13 Mar Actinic Keratosis: What is the Best Treatment for Pre-Skin Cancers?
MedicalResearch.com Interview with:
Maud Jansen, MD | Resident Dermatology | PhD candidate
MedicalResearch.com: What is the background for this study? What are the main findings?
Response: Actinic keratosis is the most frequent premalignant skin disease in the white population and is caused by exposure to ultraviolet radiation. With a prevalence of 37.5% among whites 50 years of age or older, actinic keratosis is one of the most frequent reasons for patients to visit a dermatologist. If left untreated, actinic keratosis may develop into squamous cell carcinoma.
Current guidelines provide no clear recommendations about which treatment approach is preferred.

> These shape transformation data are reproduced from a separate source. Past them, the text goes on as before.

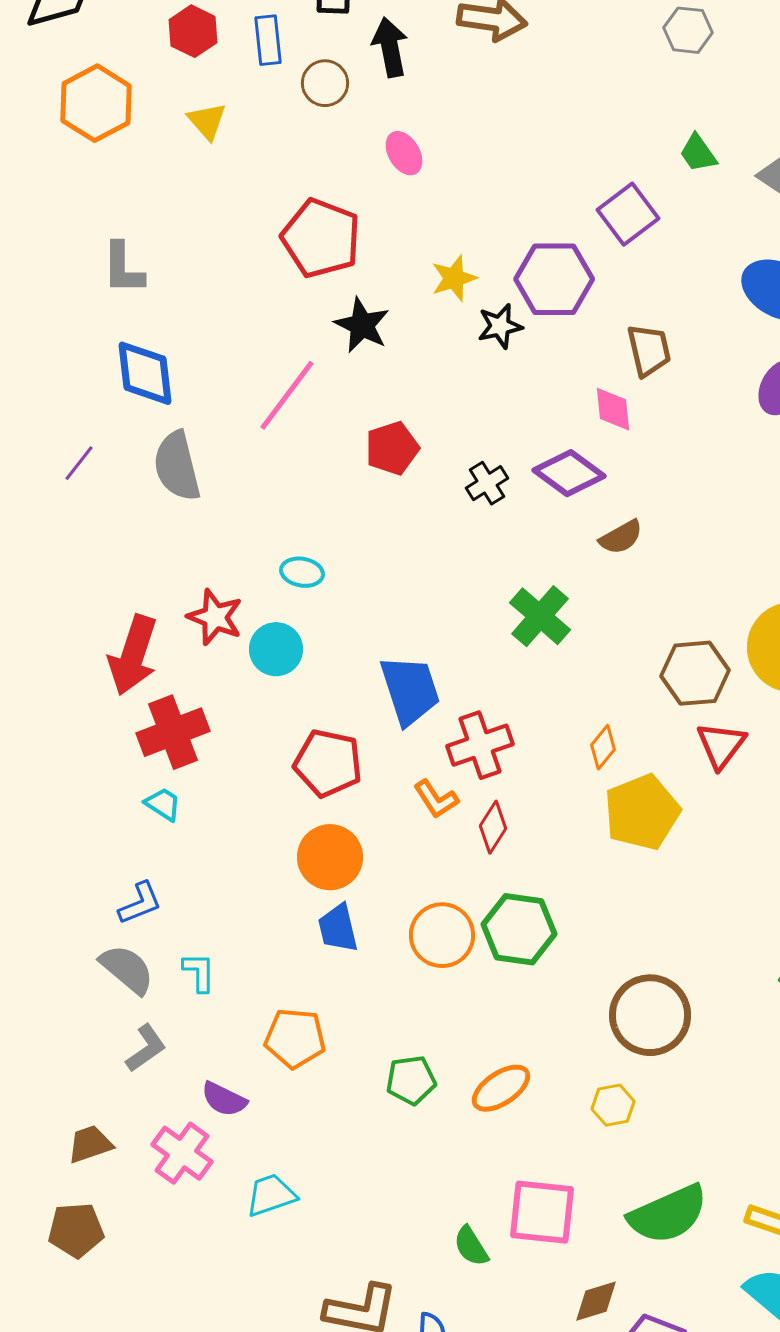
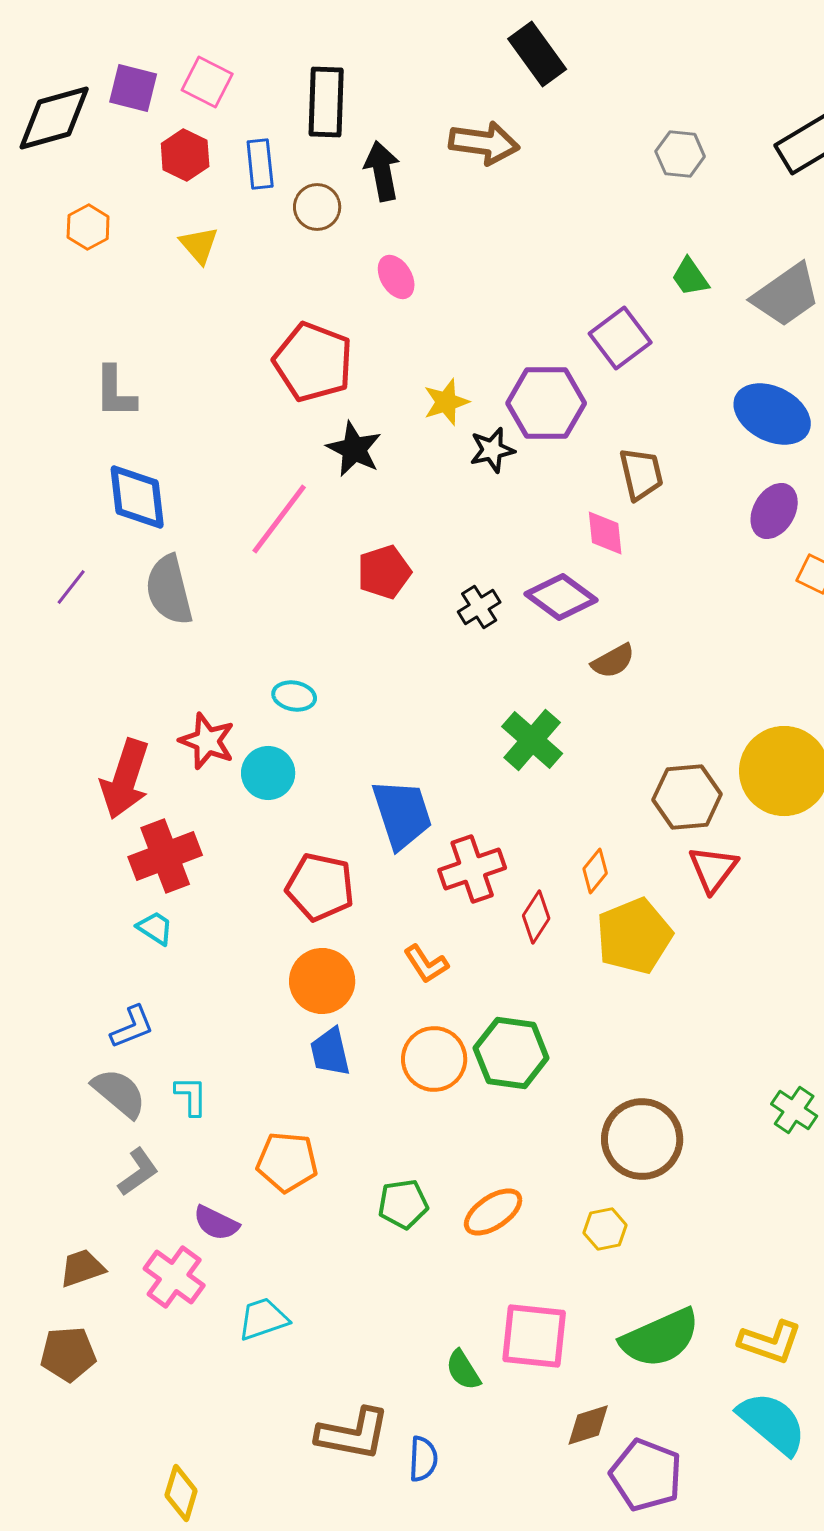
orange hexagon: (96, 103) -> (88, 227), size x0.6
orange L-shape: (436, 799) -> (426, 964), moved
red diamond: (493, 827) -> (536, 917), moved

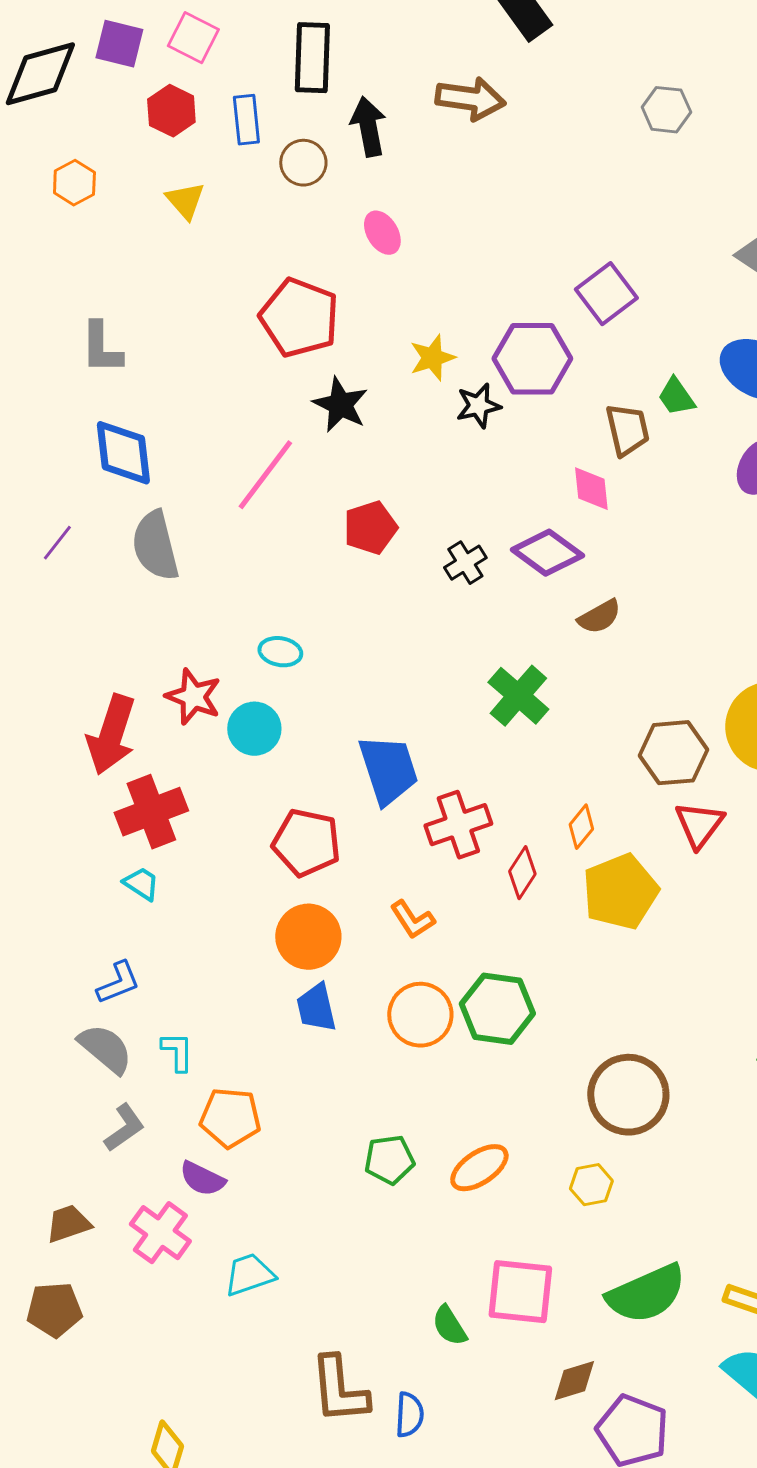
green trapezoid: (690, 277) -> (676, 397), moved
orange pentagon: (287, 1162) -> (230, 1118), moved
brown L-shape: (353, 1434) -> (339, 1390), turned 74

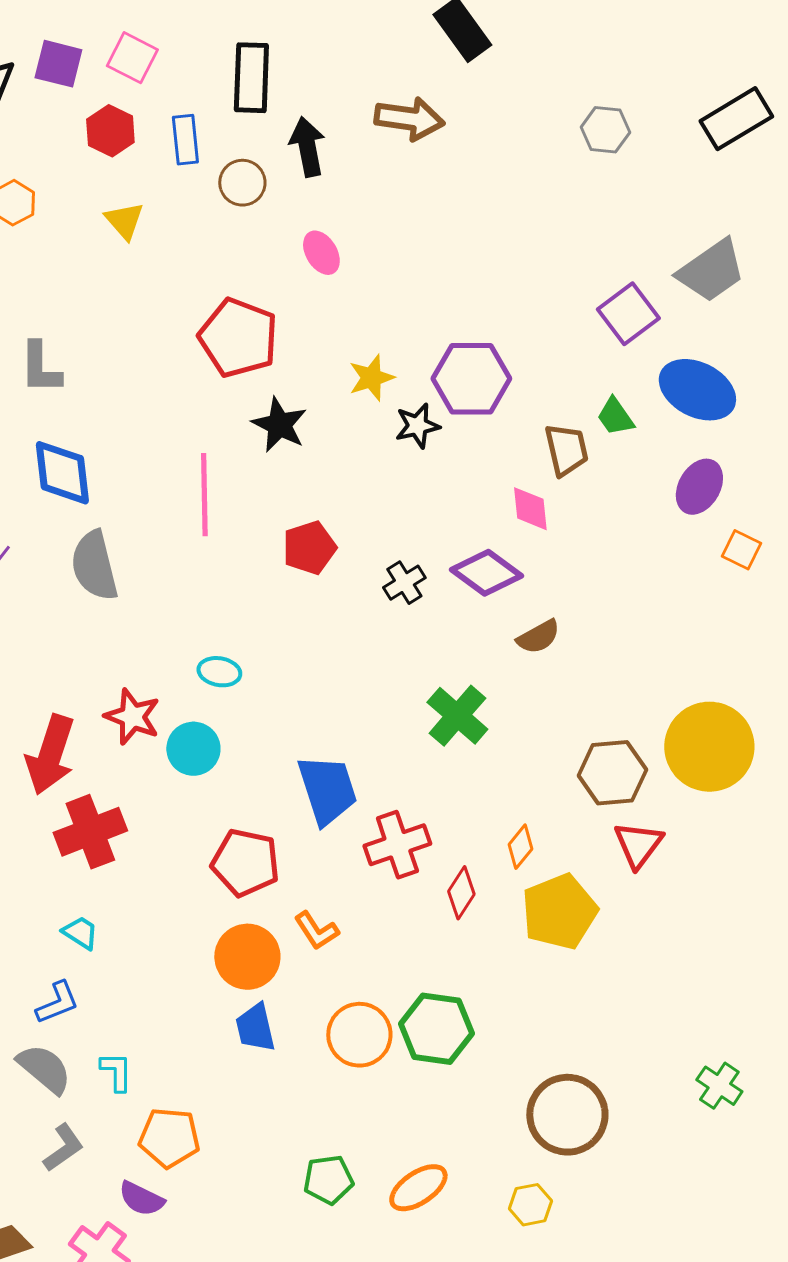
purple square: (606, 294) -> (628, 314), moved
pink line: (265, 475) -> (204, 495), turned -38
cyan trapezoid: (141, 884) -> (80, 933), moved
orange L-shape: (412, 920) -> (316, 931), moved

Currently, the choice of treatment often depends on the preferences of patients and their treating physicians. Evidence from randomized trials with direct comparison between treatments and with long-term follow-up is scarce.
Frequently prescribed and studied field-directed treatment approaches are 5-fluorouracil cream, imiquimod cream, photodynamic therapy (PDT), and ingenol mebutate gel.
We investigated the effectiveness of these four frequently used field-directed treatments (for multiple lesions in a continuous area). Over 600 patients in four different hospitals (Maastricht UMC+, Zuyderland (Heerlen), VieCuri (Venlo and Venray) en Catharina (Eindhoven)participated in the study. Patients were randomly assigned to one of the four treatments.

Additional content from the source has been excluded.